┌────────

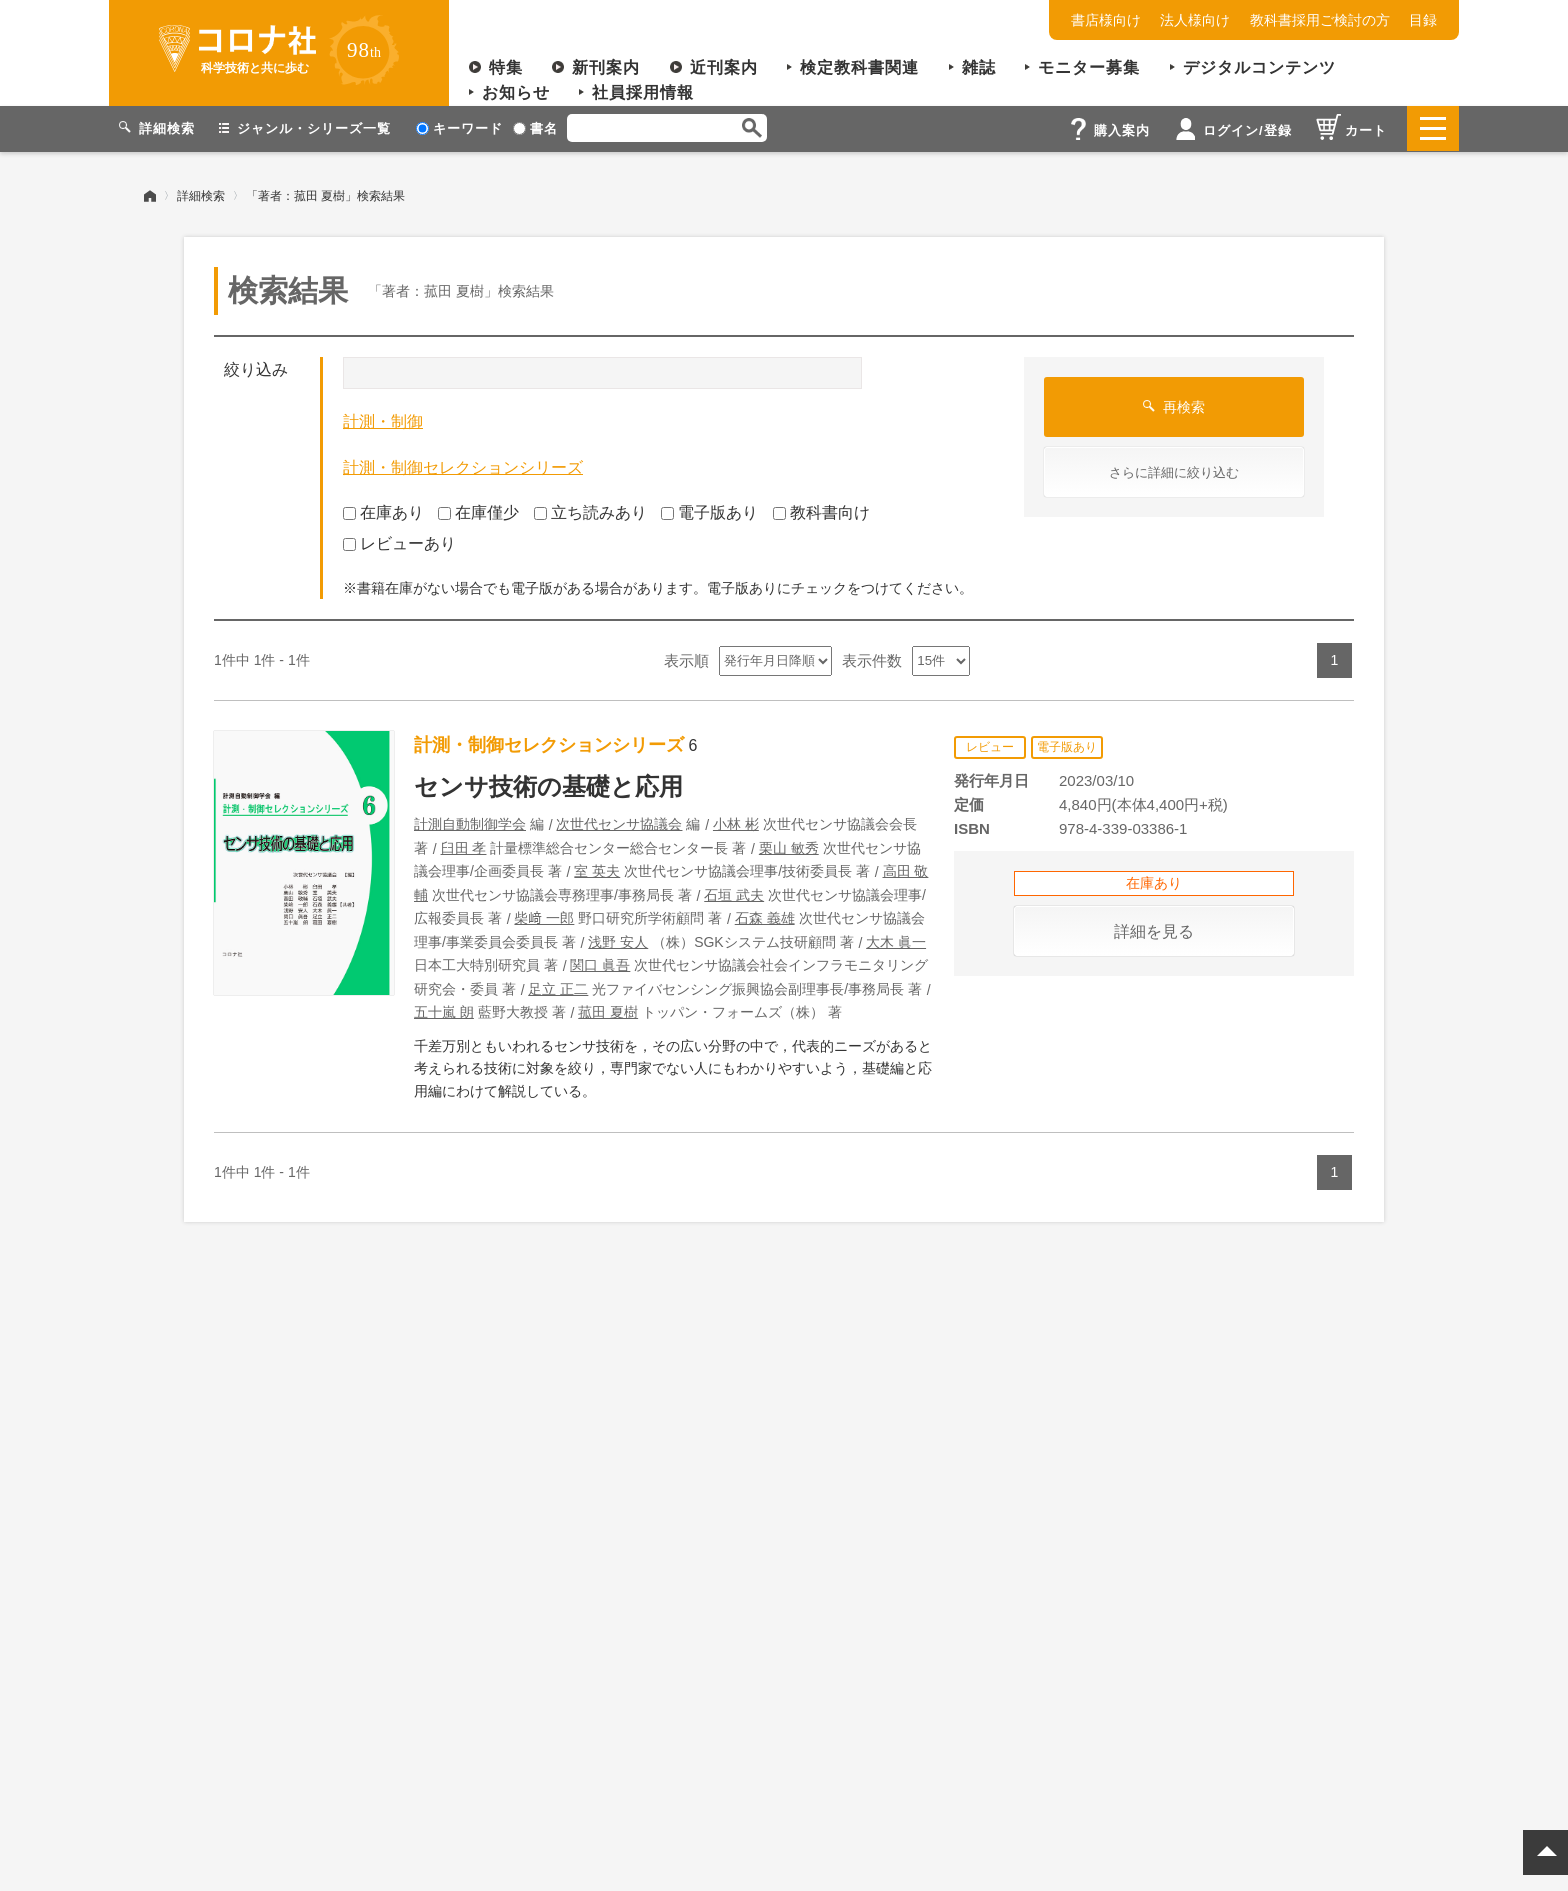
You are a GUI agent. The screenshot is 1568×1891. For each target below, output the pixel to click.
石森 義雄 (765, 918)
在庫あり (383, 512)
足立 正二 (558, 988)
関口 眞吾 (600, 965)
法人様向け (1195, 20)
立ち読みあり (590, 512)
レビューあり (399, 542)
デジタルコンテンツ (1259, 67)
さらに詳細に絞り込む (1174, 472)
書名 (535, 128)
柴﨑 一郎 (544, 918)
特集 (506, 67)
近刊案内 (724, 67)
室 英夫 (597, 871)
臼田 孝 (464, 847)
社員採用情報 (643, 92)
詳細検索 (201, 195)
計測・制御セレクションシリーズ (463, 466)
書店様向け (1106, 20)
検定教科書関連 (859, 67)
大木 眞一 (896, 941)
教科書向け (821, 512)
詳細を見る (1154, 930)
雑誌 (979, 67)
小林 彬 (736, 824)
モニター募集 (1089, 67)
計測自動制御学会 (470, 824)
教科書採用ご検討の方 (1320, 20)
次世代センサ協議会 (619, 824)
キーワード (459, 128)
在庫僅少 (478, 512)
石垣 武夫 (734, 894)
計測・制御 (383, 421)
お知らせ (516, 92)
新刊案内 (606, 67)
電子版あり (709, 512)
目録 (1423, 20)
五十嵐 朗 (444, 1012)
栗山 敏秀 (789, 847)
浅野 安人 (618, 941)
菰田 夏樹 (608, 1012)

└────────

- [WHAT IS BEING ASKED] Retype, exactly as written, each line from the one that has "教科書採用ご検討の方 (1320, 20)" to the bottom of the entries above, and include both of those lines.

- [RESPONSE TO THIS EXERCISE]
教科書採用ご検討の方 (1320, 20)
次世代センサ協議会 (619, 824)
キーワード (459, 128)
在庫僅少 (478, 512)
石垣 武夫 (734, 894)
計測・制御 (383, 421)
お知らせ (516, 92)
新刊案内 (606, 67)
電子版あり (709, 512)
目録 (1423, 20)
五十嵐 朗 (444, 1012)
栗山 敏秀 (789, 847)
浅野 安人 (618, 941)
菰田 夏樹 (608, 1012)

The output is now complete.